🤖 AI Summary
Multimodal large language models (MLLMs) exhibit significant limitations in human-like spatial reasoning—particularly in 3D relational understanding and manipulation. Method: Moving beyond conventional modality-based taxonomies (text/image/3D), this work introduces, for the first time, a cognitively grounded, hierarchical taxonomy of spatial intelligence, systematically categorizing tasks by reasoning complexity and core cognitive functions (e.g., mental rotation, spatial working memory). Leveraging this taxonomy, we conduct unified evaluation across textual, vision-language, and embodied benchmarks. Contribution/Results: Our analysis uncovers fundamental deficits in high-order spatial reasoning across state-of-the-art models. We further propose a dual-path improvement framework: training enhancements (cognitive-aware data augmentation, architecture refinement) and inference strategies (spatial chain-of-thought, tool-augmented reasoning). This work establishes an interpretable theoretical foundation and a clear technical roadmap for cross-modal spatial intelligence research.
📝 Abstract
Spatial reasoning, which requires ability to perceive and manipulate spatial relationships in the 3D world, is a fundamental aspect of human intelligence, yet remains a persistent challenge for Multimodal large language models (MLLMs).

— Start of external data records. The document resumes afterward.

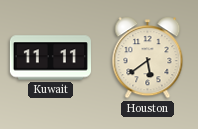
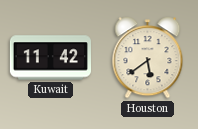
Kuwait: 11:11 -> 11:42
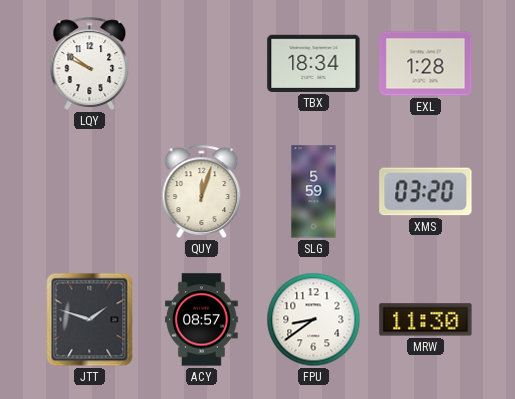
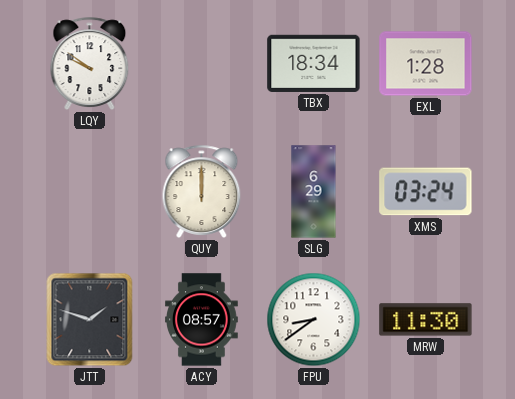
QUY: 12:03 -> 12:00
SLG: 5:59 -> 6:29
XMS: 03:20 -> 03:24
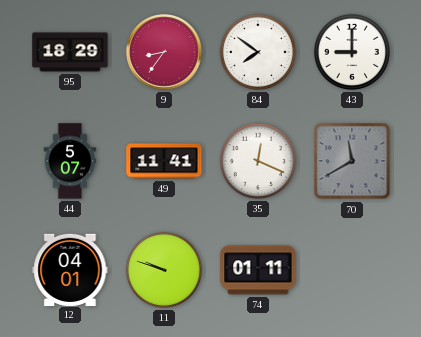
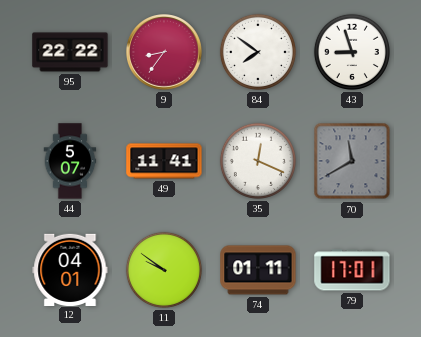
95: 18:29 -> 22:22
43: 9:00 -> 8:57
11: 9:48 -> 9:51
79: none -> 17:01
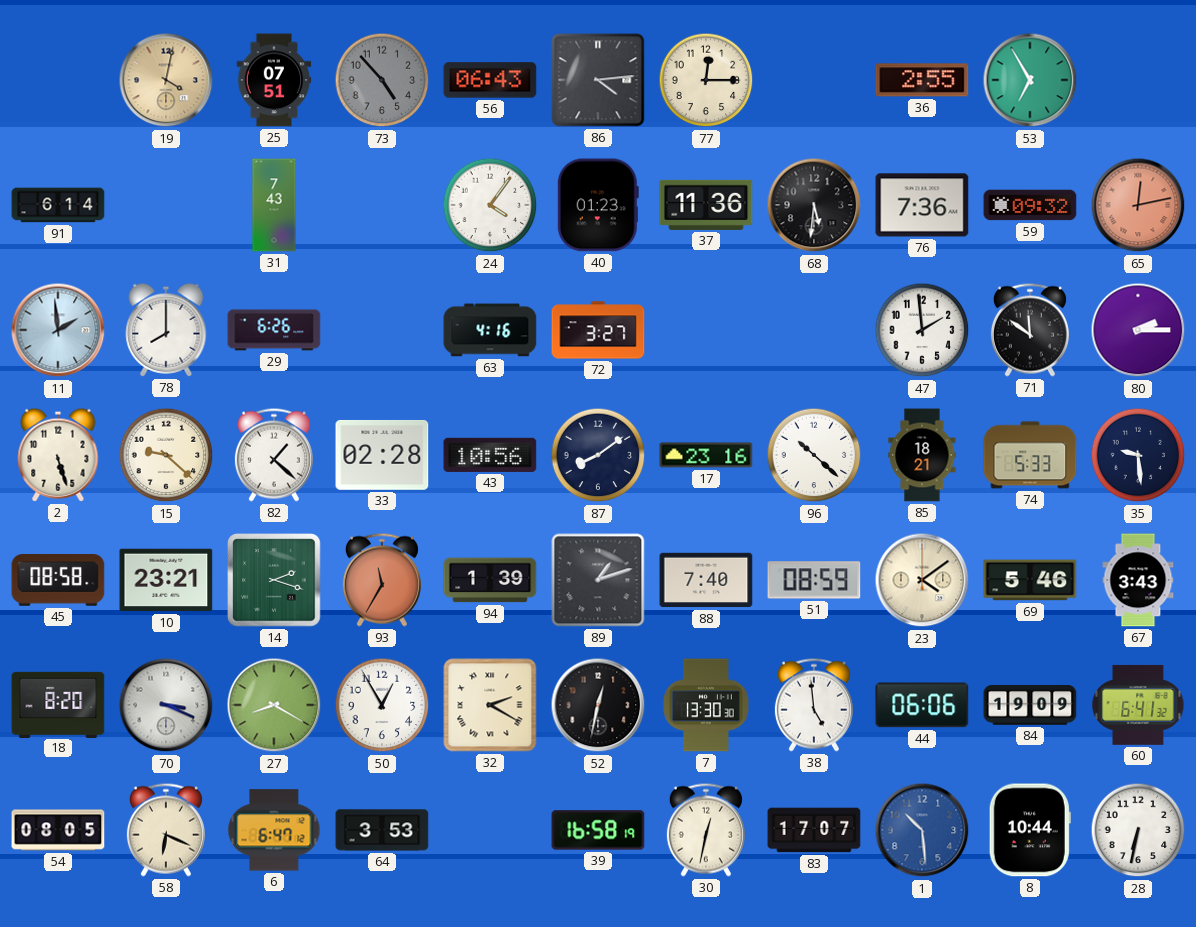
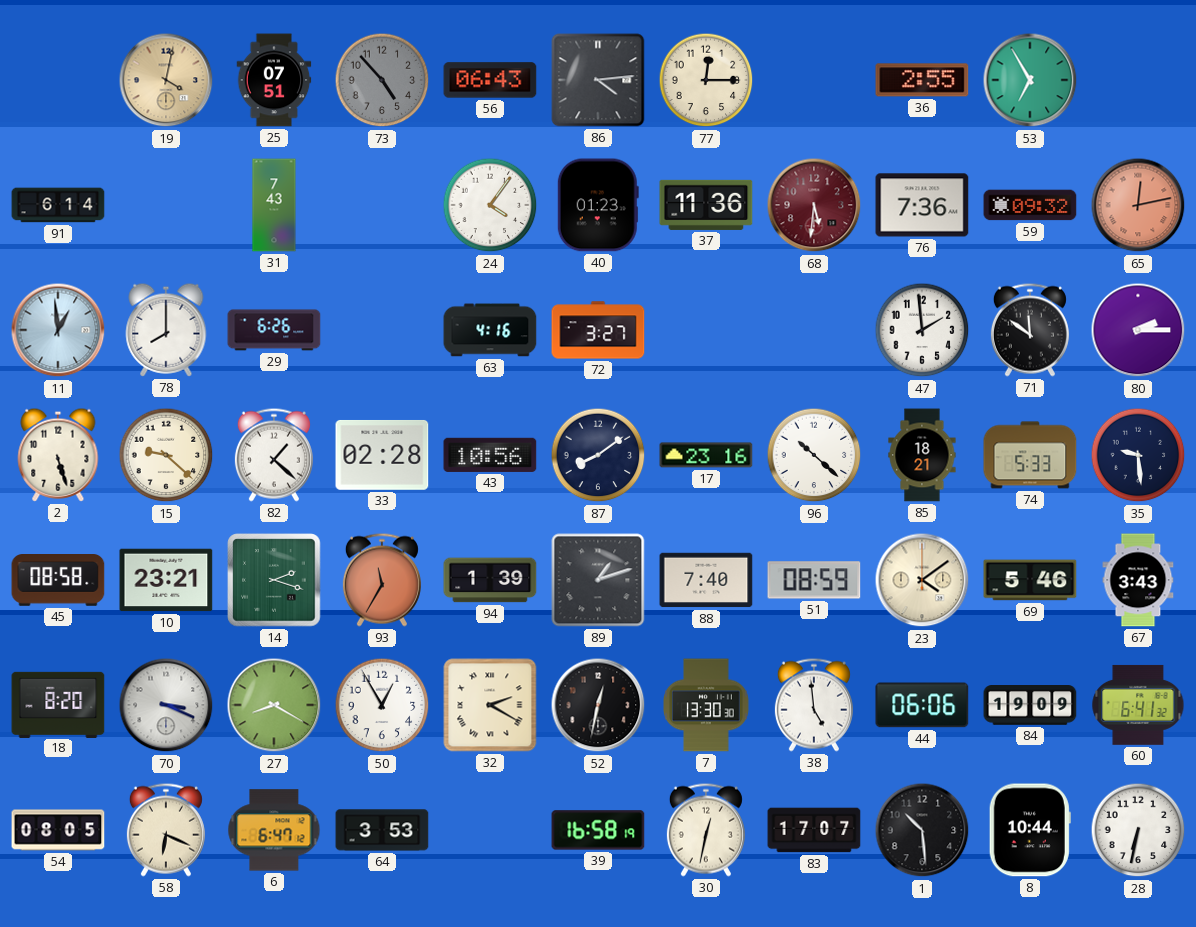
68 dial: black -> burgundy
11: 1:59 -> 12:59
1 dial: blue -> black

While existing surveys often categorize recent progress based on input modality (e.g., text, image, video, or 3D), we argue that spatial ability is not solely determined by the input format. Instead, our survey introduces a taxonomy that organizes spatial intelligence from cognitive aspect and divides tasks in terms of reasoning complexity, linking them to several cognitive functions. We map existing benchmarks across text only, vision language, and embodied settings onto this taxonomy, and review evaluation metrics and methodologies for assessing spatial reasoning ability. This cognitive perspective enables more principled cross-task comparisons and reveals critical gaps between current model capabilities and human-like reasoning. In addition, we analyze methods for improving spatial ability, spanning both training-based and reasoning-based approaches. This dual perspective analysis clarifies their respective strengths, uncovers complementary mechanisms. By surveying tasks, benchmarks, and recent advances, we aim to provide new researchers with a comprehensive understanding of the field and actionable directions for future research.